__WHAT TO WORK ON__
From the line that includes "See the attached image. Detect" to the last line of the data, quote each line precisely; both boundary lines belong in the answer.

Saved data entries:
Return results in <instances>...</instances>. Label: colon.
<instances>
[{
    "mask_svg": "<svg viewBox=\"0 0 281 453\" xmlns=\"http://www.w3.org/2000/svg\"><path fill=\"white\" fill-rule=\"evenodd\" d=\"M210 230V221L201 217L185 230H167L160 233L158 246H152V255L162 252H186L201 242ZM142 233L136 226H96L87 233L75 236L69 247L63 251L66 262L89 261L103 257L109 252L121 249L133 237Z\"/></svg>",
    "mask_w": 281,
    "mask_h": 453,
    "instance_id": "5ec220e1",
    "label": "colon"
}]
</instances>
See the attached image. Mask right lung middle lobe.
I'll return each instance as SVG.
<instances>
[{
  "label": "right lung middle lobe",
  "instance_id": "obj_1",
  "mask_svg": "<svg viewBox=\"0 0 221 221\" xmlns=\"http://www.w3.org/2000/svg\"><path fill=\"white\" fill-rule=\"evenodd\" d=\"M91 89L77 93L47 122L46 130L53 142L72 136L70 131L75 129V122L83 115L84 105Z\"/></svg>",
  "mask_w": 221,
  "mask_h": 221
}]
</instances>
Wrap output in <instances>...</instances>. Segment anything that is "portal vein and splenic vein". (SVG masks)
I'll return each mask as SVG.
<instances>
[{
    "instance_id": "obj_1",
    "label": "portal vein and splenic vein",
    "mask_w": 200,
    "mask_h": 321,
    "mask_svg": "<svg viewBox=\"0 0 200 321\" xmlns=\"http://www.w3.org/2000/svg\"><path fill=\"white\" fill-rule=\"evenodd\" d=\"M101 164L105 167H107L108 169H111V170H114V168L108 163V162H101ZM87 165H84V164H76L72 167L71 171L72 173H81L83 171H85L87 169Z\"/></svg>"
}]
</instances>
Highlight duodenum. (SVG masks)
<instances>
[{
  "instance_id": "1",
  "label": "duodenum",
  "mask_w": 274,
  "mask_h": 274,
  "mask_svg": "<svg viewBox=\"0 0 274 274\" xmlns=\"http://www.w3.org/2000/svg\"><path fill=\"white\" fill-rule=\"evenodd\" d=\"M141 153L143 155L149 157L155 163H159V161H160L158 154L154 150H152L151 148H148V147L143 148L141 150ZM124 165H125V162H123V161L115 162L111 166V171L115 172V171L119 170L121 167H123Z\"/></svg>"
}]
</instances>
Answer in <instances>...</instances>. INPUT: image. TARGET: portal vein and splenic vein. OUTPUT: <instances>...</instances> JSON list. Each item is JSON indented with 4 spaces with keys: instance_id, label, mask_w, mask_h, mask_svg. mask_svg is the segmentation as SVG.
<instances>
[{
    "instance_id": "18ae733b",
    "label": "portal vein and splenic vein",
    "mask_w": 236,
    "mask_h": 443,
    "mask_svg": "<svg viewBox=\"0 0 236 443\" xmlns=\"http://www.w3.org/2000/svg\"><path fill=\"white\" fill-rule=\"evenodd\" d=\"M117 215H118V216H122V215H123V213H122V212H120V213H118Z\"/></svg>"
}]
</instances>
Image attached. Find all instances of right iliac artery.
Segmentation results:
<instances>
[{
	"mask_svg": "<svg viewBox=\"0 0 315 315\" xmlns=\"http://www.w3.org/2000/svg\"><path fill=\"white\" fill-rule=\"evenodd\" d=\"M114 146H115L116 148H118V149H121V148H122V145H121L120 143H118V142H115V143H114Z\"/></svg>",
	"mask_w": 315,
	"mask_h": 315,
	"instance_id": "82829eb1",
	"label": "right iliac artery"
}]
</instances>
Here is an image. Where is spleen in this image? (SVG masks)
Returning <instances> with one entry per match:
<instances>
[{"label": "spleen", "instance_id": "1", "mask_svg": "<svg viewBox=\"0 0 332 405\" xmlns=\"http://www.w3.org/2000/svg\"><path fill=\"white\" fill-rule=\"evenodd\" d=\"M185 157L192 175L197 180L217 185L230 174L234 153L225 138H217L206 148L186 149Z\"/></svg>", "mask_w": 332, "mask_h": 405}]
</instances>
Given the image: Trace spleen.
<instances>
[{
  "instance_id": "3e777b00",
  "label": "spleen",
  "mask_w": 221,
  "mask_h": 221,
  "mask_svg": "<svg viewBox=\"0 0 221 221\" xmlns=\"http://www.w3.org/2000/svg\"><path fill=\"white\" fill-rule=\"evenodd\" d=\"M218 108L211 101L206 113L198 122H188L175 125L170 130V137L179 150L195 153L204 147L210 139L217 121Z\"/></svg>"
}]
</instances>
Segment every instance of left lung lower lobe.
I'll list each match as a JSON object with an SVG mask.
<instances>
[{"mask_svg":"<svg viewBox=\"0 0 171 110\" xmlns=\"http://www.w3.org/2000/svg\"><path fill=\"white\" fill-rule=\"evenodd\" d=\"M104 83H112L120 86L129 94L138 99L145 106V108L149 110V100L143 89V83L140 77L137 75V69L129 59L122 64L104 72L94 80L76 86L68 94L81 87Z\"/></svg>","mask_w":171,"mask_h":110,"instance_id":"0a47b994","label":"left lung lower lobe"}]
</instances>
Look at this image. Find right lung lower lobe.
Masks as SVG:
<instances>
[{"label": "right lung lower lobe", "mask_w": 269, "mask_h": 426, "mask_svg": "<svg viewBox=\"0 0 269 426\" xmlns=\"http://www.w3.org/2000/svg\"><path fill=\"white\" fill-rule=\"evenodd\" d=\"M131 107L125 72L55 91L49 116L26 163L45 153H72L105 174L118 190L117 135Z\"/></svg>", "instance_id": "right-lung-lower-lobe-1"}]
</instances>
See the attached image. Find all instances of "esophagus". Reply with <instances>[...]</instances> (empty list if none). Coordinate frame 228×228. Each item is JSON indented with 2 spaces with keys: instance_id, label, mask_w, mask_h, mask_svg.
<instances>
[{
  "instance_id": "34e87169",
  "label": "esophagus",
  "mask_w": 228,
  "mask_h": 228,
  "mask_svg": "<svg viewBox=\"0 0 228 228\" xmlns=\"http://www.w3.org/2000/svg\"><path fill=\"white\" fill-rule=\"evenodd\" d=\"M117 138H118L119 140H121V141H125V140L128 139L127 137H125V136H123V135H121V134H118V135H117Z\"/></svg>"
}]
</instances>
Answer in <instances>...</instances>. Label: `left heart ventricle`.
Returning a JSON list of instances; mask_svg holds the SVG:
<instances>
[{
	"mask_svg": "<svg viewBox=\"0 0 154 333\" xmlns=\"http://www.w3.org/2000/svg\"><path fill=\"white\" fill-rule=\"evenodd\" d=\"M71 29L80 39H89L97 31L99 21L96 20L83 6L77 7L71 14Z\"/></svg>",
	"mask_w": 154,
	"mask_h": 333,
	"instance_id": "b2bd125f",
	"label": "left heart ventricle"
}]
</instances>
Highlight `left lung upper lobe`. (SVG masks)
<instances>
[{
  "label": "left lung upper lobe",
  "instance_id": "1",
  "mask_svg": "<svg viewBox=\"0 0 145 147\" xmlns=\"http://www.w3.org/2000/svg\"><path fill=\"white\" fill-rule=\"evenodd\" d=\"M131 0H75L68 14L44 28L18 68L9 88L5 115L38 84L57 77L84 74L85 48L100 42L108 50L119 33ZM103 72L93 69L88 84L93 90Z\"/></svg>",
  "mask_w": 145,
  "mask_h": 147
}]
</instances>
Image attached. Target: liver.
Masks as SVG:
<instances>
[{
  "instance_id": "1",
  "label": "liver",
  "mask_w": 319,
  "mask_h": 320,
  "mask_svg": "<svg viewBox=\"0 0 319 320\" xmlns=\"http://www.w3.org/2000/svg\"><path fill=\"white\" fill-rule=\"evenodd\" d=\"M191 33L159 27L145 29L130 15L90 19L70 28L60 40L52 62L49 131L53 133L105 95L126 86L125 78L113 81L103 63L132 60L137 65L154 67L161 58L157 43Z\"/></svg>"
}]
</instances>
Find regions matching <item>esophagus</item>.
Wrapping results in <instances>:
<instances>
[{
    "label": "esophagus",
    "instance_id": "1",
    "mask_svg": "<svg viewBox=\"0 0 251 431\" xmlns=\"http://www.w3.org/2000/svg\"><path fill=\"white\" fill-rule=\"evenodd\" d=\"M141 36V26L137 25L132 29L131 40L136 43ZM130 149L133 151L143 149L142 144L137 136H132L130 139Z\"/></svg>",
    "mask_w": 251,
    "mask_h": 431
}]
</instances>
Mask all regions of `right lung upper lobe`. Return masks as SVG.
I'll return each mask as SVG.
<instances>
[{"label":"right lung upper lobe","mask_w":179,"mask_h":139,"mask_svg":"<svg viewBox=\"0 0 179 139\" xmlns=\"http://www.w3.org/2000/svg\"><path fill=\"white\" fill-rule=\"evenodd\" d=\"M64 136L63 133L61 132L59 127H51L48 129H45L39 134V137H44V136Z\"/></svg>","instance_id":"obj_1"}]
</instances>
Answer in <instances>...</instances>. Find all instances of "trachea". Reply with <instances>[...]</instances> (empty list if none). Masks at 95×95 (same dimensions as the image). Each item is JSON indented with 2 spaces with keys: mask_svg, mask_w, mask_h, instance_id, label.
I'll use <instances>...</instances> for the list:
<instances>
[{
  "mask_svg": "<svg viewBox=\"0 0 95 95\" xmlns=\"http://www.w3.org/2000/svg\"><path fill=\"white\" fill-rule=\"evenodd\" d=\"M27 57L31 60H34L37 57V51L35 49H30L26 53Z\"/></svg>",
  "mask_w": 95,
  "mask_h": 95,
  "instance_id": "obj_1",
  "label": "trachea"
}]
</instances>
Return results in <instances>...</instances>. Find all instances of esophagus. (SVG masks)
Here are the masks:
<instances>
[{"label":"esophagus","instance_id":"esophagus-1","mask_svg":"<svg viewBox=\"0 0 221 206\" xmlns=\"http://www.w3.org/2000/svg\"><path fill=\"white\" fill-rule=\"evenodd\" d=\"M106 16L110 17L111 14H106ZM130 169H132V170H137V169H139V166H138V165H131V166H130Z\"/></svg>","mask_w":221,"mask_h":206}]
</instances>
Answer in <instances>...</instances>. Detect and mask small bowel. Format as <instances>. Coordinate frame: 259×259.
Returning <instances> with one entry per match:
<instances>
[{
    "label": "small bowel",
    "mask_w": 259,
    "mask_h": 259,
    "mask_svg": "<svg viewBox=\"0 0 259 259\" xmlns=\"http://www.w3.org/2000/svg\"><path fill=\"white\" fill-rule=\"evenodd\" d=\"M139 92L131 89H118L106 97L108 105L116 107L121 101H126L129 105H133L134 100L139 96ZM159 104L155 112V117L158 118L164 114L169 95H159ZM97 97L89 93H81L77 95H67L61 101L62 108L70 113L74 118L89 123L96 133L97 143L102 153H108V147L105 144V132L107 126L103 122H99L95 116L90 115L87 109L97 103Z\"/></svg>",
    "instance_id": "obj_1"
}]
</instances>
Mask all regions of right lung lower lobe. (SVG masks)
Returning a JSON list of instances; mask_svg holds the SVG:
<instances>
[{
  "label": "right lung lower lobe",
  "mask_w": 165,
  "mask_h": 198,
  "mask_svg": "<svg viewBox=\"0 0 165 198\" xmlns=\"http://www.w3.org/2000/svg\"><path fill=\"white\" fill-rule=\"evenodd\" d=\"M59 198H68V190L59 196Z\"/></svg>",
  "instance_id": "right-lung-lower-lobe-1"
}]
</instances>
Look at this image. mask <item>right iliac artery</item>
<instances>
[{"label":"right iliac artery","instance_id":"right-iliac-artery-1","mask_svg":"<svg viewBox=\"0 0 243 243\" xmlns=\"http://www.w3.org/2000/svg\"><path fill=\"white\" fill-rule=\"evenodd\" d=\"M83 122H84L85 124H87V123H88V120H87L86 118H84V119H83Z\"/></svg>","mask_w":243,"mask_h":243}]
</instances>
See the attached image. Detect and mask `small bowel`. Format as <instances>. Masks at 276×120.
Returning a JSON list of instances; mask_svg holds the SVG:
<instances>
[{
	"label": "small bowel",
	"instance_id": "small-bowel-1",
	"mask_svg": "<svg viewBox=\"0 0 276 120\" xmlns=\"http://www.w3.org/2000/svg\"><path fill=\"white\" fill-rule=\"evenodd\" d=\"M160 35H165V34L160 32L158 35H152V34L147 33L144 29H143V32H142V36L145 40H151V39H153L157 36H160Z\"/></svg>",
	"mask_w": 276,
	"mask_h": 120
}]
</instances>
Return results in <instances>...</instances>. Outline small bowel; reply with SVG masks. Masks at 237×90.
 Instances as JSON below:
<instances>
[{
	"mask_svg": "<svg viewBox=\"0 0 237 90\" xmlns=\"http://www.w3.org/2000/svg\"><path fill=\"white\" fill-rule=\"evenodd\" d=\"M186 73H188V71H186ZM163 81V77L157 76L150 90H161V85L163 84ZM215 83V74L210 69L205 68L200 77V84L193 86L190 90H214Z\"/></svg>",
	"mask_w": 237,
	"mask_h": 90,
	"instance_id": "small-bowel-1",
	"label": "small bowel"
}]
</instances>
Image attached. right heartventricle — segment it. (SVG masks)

__RESPONSE TO THE EXERCISE__
See the attached image. Detect and mask `small bowel`. Format as <instances>. Masks at 276×120.
Returning a JSON list of instances; mask_svg holds the SVG:
<instances>
[{
	"label": "small bowel",
	"instance_id": "small-bowel-1",
	"mask_svg": "<svg viewBox=\"0 0 276 120\" xmlns=\"http://www.w3.org/2000/svg\"><path fill=\"white\" fill-rule=\"evenodd\" d=\"M160 35H165V34L160 32L158 35H152V34L147 33L144 29H143V32H142V36L145 40H151V39H153L157 36H160Z\"/></svg>",
	"mask_w": 276,
	"mask_h": 120
}]
</instances>
Return results in <instances>...</instances>. Outline small bowel; reply with SVG masks. Masks at 237×90.
 Instances as JSON below:
<instances>
[{
	"mask_svg": "<svg viewBox=\"0 0 237 90\" xmlns=\"http://www.w3.org/2000/svg\"><path fill=\"white\" fill-rule=\"evenodd\" d=\"M186 73H188V71H186ZM163 81V77L157 76L150 90H161V85L163 84ZM215 83V74L210 69L205 68L200 77V84L193 86L190 90H214Z\"/></svg>",
	"mask_w": 237,
	"mask_h": 90,
	"instance_id": "small-bowel-1",
	"label": "small bowel"
}]
</instances>
Image attached. right heartventricle — segment it. (SVG masks)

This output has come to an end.